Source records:
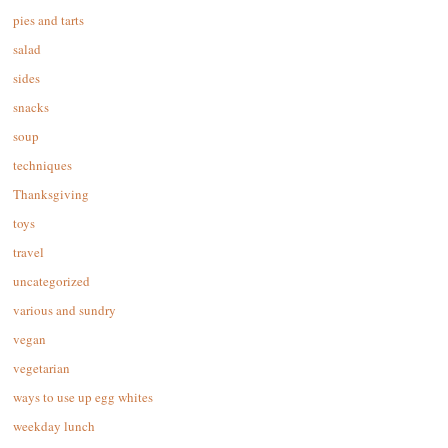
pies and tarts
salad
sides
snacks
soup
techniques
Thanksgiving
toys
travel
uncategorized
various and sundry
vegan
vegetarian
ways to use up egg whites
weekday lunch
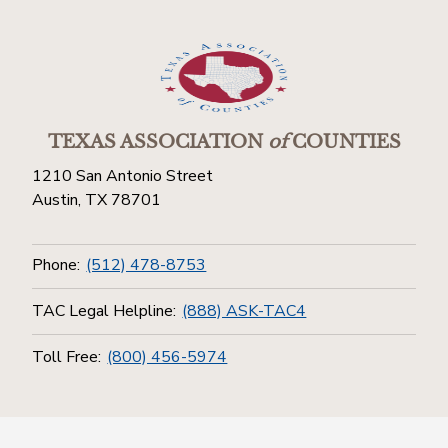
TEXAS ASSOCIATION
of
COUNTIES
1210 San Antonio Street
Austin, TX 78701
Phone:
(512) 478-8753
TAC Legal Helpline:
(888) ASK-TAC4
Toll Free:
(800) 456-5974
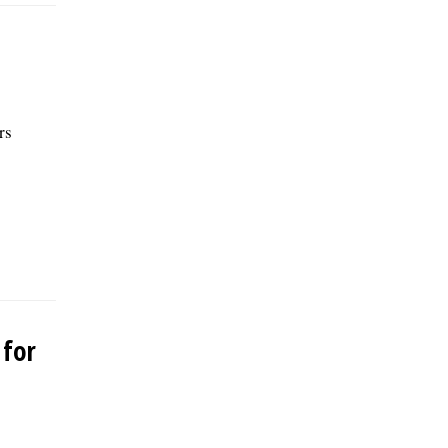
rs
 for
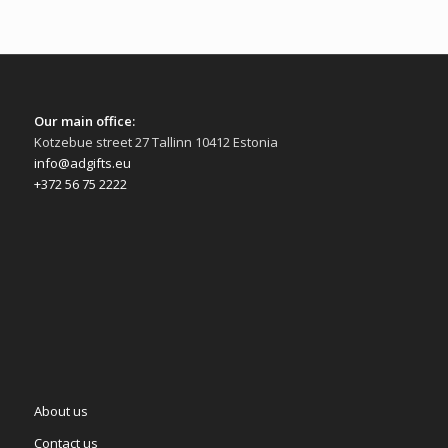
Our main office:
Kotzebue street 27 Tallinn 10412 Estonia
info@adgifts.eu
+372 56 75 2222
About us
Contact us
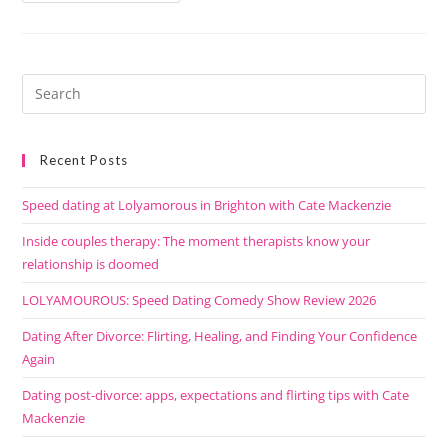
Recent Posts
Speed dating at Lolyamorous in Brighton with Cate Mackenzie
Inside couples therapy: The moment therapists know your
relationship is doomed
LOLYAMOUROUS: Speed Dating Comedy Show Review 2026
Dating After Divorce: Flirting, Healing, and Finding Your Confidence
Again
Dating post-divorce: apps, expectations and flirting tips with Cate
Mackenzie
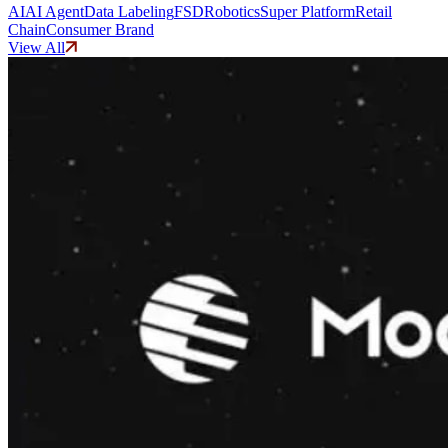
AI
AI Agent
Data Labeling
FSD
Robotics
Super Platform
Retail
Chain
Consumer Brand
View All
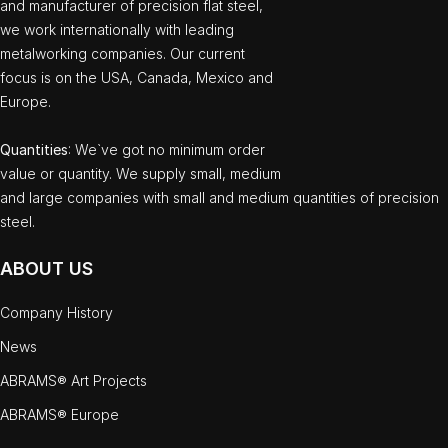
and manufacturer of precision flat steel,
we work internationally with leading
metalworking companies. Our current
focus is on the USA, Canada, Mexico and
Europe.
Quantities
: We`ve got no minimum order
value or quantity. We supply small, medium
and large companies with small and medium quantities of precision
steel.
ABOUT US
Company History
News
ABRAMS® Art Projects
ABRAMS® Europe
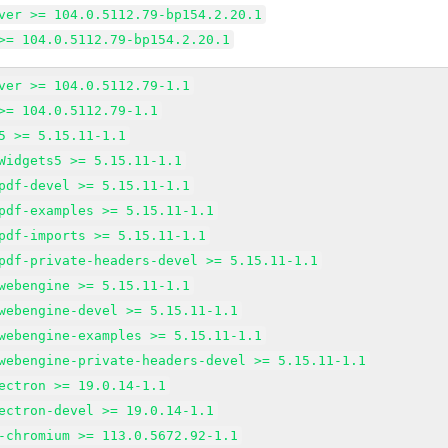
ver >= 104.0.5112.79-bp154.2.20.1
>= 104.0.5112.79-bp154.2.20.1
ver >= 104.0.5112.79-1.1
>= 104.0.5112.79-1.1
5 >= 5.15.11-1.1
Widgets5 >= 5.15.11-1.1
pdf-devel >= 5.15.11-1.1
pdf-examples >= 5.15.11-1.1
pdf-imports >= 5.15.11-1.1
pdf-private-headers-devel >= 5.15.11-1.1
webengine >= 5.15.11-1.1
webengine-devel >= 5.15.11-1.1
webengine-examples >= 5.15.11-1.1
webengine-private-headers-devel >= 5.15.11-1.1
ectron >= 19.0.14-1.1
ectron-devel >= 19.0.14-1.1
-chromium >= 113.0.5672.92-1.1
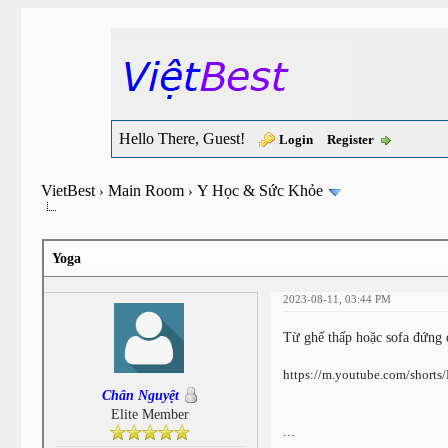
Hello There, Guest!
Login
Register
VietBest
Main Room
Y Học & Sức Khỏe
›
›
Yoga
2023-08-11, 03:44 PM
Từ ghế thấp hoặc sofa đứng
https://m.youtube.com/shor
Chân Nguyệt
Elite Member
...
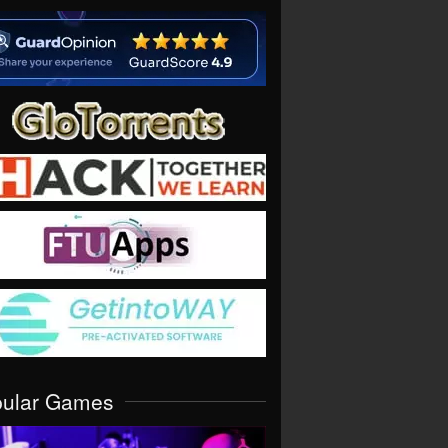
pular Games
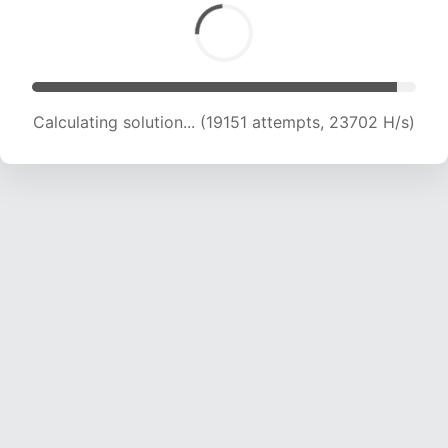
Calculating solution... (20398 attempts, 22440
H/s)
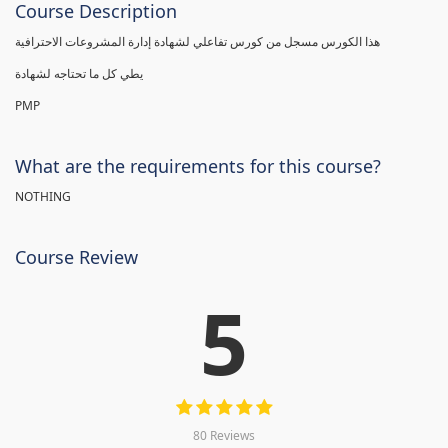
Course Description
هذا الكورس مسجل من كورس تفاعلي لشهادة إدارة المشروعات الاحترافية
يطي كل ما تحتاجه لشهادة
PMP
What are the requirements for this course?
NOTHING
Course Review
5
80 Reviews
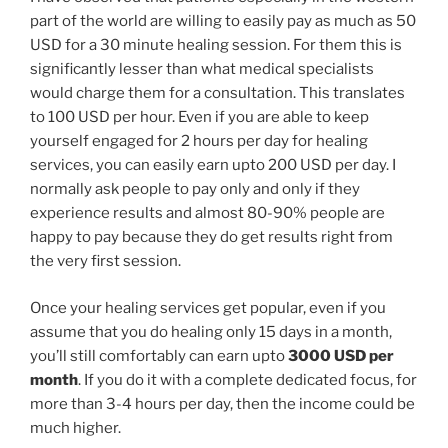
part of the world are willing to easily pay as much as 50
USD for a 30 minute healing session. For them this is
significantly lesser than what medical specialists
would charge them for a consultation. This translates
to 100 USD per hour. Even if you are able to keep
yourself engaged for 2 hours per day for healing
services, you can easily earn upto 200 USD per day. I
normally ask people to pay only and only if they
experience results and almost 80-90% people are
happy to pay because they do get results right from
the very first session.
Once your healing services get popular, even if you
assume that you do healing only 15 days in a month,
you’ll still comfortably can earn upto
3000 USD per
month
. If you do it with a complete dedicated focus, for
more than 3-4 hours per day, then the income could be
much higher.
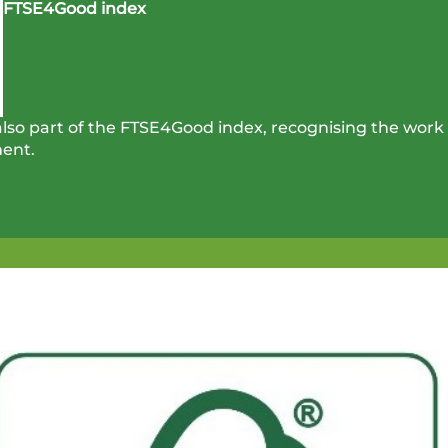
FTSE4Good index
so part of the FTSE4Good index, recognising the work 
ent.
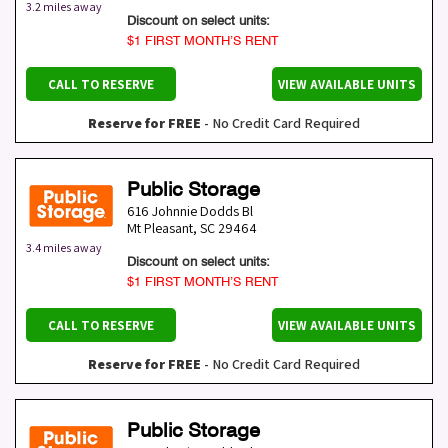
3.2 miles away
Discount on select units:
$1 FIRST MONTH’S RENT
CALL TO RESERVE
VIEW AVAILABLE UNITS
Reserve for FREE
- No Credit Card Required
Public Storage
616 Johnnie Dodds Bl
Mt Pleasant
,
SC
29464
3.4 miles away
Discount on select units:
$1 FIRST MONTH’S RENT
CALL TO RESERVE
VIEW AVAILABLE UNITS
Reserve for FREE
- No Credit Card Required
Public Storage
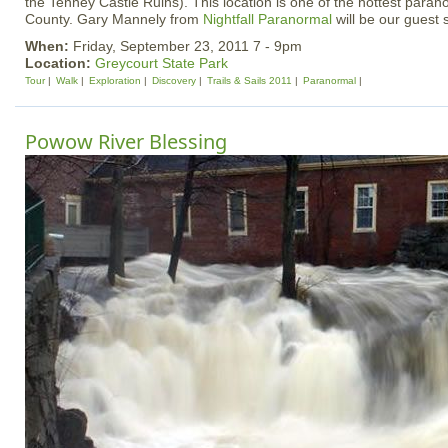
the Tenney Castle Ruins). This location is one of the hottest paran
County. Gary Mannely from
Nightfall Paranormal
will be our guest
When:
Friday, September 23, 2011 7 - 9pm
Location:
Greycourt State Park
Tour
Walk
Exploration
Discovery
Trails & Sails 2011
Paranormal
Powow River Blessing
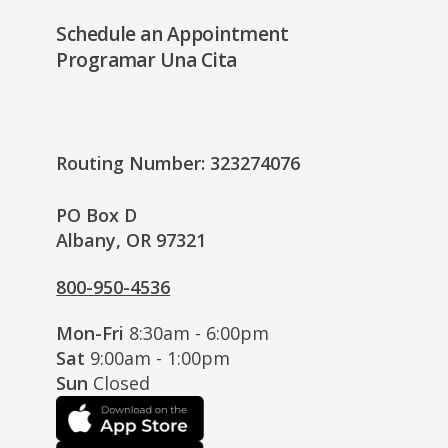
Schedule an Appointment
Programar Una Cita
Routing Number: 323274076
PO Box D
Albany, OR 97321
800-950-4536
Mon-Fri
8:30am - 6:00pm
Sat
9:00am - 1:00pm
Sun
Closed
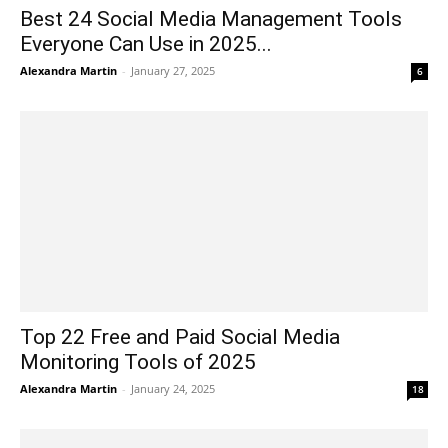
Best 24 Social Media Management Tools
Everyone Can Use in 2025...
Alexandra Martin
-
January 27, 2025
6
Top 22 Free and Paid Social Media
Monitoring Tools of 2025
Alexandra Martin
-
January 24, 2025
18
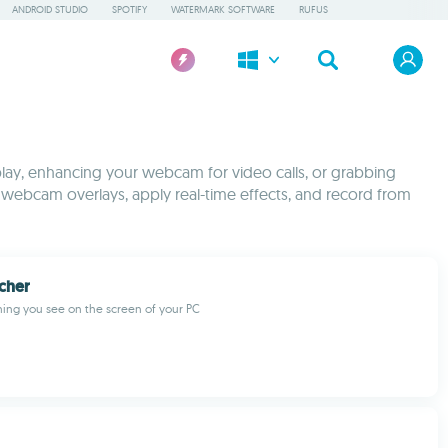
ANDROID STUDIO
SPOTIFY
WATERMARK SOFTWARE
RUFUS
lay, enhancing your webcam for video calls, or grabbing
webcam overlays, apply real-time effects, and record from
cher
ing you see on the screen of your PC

Exercise:
From the data above, return exactly the lines from the one with "-chromium >= 113.0.5672.92-1.1" up to and including the one with "part of the world". Pictures do not go in the copy.

Task result:
-chromium >= 113.0.5672.92-1.1
Hello There, Guest!
Login
Register
VietBest
Main Room
Y Học & Sức Khỏe
›
›
Yoga
2023-08-11, 03:44 PM
Từ ghế thấp hoặc sofa đứng
https://m.youtube.com/shor
Chân Nguyệt
Elite Member
...
pular Games
Calculating solution... (20398 attempts, 22440
H/s)
Course Description
هذا الكورس مسجل من كورس تفاعلي لشهادة إدارة المشروعات الاحترافية
يطي كل ما تحتاجه لشهادة
PMP
What are the requirements for this course?
NOTHING
Course Review
5
80 Reviews
part of the world are willing to easily pay as much as 50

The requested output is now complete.